__EXERCISE REQUIREMENTS__:
Output only the lines below from the one containing "This screenshot has height=2576, width=822." to the one containing "The image size is (1440, 1975).", exactly as written, both ends kept.

Saved entries
◆ ◆ ◆ ◆ ◆

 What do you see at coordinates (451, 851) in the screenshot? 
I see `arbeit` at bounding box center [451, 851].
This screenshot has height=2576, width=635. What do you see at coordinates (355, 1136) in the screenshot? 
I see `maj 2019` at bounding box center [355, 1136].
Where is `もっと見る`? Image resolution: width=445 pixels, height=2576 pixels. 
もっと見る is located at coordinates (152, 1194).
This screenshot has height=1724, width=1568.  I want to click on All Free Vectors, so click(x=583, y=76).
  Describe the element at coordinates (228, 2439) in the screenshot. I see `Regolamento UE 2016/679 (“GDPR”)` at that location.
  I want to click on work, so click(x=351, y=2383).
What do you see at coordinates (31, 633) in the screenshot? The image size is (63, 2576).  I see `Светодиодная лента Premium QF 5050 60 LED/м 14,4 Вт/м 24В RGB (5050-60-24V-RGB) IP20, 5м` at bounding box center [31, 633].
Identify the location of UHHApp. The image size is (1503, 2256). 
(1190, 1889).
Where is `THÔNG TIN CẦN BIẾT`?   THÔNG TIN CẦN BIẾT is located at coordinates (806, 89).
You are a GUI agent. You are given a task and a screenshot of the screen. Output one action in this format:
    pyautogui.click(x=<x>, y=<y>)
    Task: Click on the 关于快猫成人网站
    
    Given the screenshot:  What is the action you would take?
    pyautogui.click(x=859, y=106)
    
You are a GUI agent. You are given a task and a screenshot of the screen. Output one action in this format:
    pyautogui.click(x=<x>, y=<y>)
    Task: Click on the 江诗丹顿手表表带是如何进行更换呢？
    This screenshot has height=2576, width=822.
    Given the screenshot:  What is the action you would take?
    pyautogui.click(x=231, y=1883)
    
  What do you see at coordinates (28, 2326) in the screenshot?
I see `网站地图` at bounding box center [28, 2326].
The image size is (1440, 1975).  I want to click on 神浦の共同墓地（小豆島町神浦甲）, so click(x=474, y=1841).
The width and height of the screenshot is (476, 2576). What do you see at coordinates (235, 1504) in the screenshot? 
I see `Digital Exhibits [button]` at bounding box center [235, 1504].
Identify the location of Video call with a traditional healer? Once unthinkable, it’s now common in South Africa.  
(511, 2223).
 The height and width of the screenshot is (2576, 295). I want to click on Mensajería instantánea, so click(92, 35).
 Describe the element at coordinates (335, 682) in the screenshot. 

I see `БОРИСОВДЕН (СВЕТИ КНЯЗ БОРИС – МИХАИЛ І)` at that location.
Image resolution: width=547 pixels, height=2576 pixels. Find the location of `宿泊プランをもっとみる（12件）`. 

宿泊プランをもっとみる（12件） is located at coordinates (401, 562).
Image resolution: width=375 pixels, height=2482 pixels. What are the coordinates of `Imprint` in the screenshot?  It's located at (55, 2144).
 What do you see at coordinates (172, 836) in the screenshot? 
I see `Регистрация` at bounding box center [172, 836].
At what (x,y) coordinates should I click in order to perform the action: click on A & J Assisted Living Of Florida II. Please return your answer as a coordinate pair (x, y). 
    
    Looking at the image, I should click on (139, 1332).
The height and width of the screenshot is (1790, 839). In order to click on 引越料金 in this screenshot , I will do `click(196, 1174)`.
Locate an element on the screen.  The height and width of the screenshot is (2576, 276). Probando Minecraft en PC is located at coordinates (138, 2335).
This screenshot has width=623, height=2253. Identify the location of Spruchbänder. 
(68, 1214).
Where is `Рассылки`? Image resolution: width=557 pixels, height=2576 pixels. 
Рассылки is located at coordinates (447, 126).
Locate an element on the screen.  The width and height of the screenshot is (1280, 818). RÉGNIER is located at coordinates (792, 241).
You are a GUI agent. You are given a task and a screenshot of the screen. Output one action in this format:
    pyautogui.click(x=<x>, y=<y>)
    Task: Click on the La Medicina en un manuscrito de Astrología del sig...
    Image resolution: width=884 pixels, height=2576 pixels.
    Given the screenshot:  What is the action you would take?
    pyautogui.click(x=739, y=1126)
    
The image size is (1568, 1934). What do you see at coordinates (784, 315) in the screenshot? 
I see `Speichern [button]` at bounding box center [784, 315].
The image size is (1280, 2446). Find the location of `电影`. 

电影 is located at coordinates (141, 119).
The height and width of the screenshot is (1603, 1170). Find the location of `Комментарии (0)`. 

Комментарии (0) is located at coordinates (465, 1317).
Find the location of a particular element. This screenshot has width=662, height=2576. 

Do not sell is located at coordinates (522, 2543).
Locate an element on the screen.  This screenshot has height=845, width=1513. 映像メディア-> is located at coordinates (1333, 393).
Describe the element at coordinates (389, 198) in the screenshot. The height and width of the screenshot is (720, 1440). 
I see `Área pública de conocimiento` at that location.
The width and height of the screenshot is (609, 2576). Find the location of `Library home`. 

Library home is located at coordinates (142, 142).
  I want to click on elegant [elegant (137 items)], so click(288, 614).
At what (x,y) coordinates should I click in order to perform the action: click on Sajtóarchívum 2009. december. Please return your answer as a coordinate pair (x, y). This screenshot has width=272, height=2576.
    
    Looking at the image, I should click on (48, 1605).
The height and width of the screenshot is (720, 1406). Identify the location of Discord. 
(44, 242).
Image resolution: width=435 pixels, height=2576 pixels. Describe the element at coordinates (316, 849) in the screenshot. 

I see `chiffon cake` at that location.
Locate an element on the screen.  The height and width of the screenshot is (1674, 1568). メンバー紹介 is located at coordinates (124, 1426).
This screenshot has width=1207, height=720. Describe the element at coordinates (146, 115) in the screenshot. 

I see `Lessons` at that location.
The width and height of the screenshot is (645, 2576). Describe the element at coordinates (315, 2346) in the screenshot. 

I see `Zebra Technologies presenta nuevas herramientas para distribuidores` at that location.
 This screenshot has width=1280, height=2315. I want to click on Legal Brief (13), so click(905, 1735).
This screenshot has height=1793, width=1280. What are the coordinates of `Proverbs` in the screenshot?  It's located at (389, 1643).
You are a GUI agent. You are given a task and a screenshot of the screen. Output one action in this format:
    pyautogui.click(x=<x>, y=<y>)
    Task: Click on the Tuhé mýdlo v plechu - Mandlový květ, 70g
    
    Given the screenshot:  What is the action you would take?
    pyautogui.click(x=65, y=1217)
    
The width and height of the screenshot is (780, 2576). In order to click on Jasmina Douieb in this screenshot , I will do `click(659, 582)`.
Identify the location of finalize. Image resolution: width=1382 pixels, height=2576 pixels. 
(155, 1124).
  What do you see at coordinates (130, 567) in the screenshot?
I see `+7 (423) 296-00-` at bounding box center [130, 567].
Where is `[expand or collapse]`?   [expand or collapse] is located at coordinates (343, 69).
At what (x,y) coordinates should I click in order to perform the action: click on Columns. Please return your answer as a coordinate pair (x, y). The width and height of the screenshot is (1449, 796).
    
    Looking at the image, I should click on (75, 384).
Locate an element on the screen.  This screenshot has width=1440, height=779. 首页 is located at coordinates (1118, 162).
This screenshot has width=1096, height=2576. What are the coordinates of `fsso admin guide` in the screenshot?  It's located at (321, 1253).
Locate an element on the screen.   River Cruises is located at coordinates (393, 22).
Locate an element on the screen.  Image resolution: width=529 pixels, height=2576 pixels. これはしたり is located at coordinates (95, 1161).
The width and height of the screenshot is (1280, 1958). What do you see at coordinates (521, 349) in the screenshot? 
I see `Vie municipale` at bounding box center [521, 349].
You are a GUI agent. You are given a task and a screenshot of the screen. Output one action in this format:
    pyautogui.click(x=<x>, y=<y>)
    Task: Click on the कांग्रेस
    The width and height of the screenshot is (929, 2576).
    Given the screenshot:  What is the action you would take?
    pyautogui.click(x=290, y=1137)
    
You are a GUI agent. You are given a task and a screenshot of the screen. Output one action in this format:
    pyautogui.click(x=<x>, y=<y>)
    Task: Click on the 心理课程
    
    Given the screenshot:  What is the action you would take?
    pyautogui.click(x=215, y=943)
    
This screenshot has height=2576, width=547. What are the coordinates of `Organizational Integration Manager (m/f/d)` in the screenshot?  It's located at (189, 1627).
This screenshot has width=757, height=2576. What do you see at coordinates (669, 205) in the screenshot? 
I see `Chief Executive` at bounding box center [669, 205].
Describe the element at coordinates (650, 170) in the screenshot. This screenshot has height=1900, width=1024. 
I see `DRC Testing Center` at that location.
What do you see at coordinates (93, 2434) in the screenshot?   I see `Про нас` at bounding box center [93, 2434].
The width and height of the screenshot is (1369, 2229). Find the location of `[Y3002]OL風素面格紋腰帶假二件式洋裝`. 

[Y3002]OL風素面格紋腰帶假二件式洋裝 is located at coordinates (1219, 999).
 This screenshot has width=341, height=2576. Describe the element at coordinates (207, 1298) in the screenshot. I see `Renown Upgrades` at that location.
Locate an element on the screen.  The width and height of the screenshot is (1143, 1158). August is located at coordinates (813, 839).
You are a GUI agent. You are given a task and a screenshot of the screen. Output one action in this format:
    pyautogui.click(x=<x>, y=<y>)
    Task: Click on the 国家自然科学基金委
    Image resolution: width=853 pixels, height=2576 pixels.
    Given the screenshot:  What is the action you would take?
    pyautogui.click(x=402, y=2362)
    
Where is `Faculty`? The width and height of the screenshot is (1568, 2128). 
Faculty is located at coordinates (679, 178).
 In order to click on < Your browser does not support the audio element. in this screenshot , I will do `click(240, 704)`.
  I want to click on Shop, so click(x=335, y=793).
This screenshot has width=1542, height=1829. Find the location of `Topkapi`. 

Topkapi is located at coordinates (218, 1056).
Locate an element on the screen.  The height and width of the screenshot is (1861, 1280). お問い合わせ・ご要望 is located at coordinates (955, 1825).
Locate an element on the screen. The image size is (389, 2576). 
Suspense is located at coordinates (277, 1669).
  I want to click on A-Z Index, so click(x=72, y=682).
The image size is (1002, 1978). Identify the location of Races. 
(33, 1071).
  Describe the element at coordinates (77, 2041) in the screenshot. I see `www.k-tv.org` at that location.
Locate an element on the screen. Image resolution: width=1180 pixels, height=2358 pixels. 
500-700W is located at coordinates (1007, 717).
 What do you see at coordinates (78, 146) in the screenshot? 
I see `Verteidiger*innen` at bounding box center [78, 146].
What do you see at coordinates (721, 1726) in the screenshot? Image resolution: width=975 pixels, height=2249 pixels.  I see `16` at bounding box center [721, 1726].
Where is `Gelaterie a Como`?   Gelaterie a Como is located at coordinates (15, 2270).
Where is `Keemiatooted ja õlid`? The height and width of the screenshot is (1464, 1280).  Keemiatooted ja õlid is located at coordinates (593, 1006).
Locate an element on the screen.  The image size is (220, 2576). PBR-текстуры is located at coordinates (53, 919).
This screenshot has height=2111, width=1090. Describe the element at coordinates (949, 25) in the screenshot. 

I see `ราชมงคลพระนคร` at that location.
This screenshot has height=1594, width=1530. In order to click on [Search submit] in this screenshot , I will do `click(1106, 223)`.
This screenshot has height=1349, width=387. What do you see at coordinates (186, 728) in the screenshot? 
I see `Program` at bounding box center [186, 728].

◆ ◆ ◆ ◆ ◆

__TASK OUTPUT__:
    This screenshot has height=2576, width=822.
    Given the screenshot:  What is the action you would take?
    pyautogui.click(x=231, y=1883)
    
  What do you see at coordinates (28, 2326) in the screenshot?
I see `网站地图` at bounding box center [28, 2326].
The image size is (1440, 1975).  I want to click on 神浦の共同墓地（小豆島町神浦甲）, so click(x=474, y=1841).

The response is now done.